- **WORK ITEM**
Retype the line containing "Populära produkter" and each later line through the end of the listing, exactly as written, with no other lines.

- **ENTRIES PROVIDED**

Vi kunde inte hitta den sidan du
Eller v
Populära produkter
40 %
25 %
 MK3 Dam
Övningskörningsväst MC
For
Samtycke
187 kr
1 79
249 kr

- **TASK RESULT**
Populära produkter
40 %
25 %
 MK3 Dam
Övningskörningsväst MC
For
Samtycke
187 kr
1 79
249 kr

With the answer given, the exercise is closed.